Transcribed page contents:
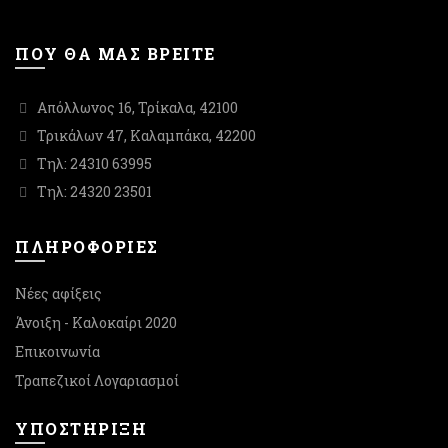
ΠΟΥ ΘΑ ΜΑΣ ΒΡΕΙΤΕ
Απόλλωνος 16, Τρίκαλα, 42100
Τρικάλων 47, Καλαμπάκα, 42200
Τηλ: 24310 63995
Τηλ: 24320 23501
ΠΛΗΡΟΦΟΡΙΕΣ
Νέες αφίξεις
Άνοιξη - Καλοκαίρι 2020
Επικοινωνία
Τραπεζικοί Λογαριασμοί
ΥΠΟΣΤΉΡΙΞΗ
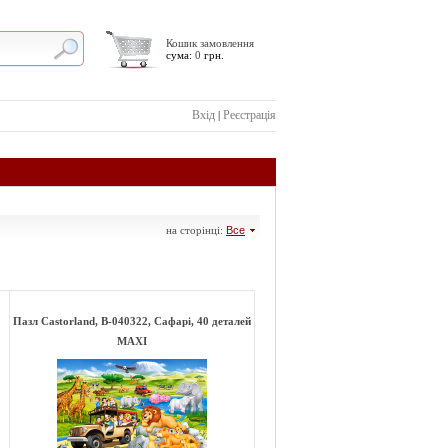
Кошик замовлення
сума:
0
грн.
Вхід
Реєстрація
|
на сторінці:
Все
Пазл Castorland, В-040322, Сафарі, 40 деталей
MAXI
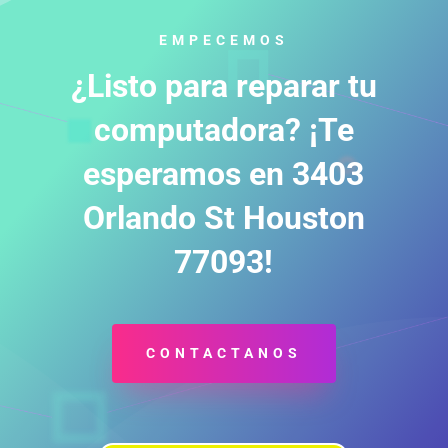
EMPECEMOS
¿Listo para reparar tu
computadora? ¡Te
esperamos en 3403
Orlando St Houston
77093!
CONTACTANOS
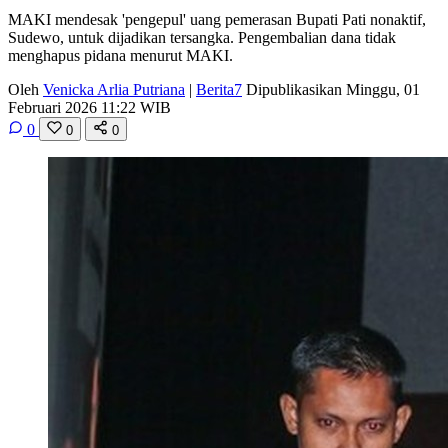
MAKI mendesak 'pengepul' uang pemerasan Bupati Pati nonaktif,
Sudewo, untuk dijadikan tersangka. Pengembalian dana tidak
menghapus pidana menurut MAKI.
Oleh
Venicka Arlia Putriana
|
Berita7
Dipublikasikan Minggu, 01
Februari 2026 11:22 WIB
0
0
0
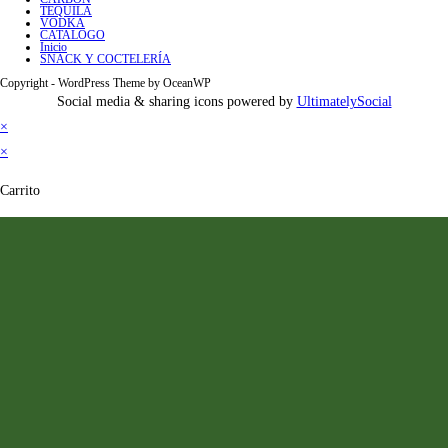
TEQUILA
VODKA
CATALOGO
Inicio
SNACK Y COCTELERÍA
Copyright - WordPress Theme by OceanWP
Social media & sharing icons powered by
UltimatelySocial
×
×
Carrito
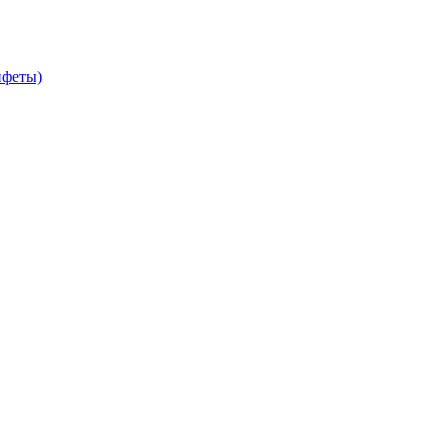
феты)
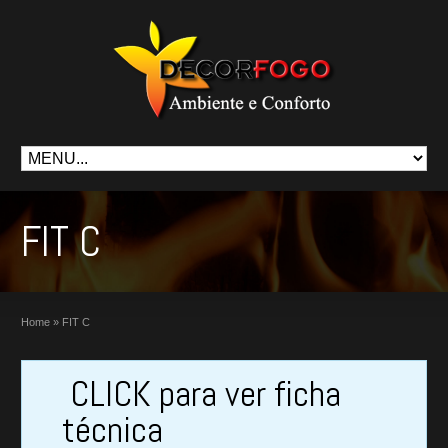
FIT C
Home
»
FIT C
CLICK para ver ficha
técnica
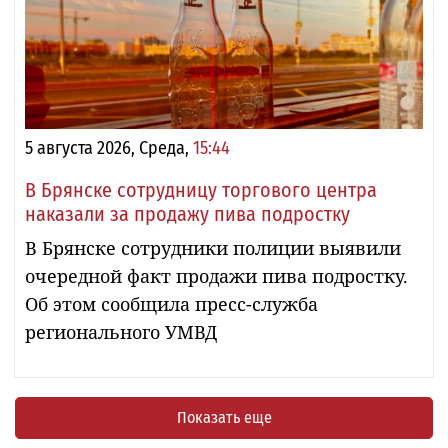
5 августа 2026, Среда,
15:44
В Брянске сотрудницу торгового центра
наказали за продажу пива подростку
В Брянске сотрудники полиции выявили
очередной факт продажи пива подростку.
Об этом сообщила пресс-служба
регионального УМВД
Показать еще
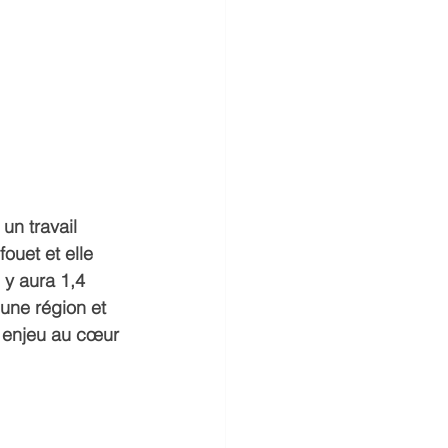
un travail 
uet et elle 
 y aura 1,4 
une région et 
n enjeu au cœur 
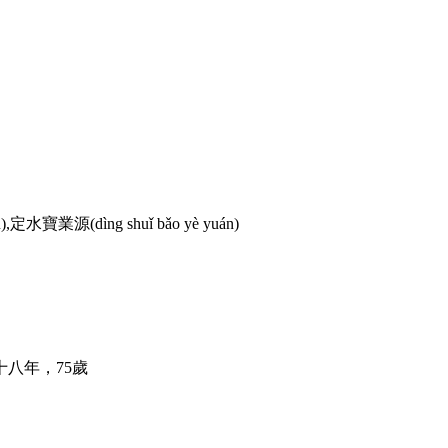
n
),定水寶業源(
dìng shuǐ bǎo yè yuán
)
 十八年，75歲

> _What to work on_
An exact, picture-free copy of the entries is required.

> _Output_
ΠΟΥ ΘΑ ΜΑΣ ΒΡΕΙΤΕ
Απόλλωνος 16, Τρίκαλα, 42100
Τρικάλων 47, Καλαμπάκα, 42200
Τηλ: 24310 63995
Τηλ: 24320 23501
ΠΛΗΡΟΦΟΡΙΕΣ
Νέες αφίξεις
Άνοιξη - Καλοκαίρι 2020
Επικοινωνία
Τραπεζικοί Λογαριασμοί
ΥΠΟΣΤΉΡΙΞΗ
Кошик замовлення
сума:
0
грн.
Вхід
Реєстрація
|
на сторінці:
Все
Пазл Castorland, В-040322, Сафарі, 40 деталей
MAXI
EMPECEMOS
¿Listo para reparar tu
computadora? ¡Te
esperamos en 3403
Orlando St Houston
77093!
CONTACTANOS
MAKI mendesak 'pengepul' uang pemerasan Bupati Pati nonaktif,
Sudewo, untuk dijadikan tersangka. Pengembalian dana tidak
menghapus pidana menurut MAKI.
Oleh
Venicka Arlia Putriana
|
Berita7
Dipublikasikan Minggu, 01
Februari 2026 11:22 WIB
0
0
0
TEQUILA
VODKA
CATALOGO
Inicio
SNACK Y COCTELERÍA
Copyright - WordPress Theme by OceanWP
Social media & sharing icons powered by
UltimatelySocial
×
×
Carrito
феты)
FIT C
Home
»
FIT C
CLICK para ver ficha
técnica
5 августа 2026, Среда,
15:44
В Брянске сотрудницу торгового центра
наказали за продажу пива подростку
В Брянске сотрудники полиции выявили
очередной факт продажи пива подростку.
Об этом сообщила пресс-служба
регионального УМВД
Показать еще
un travail 
uet et elle 
 y aura 1,4 
une région et 
n enjeu au cœur 
n
),定水寶業源(
dìng shuǐ bǎo yè yuán
)
 十八年，75歲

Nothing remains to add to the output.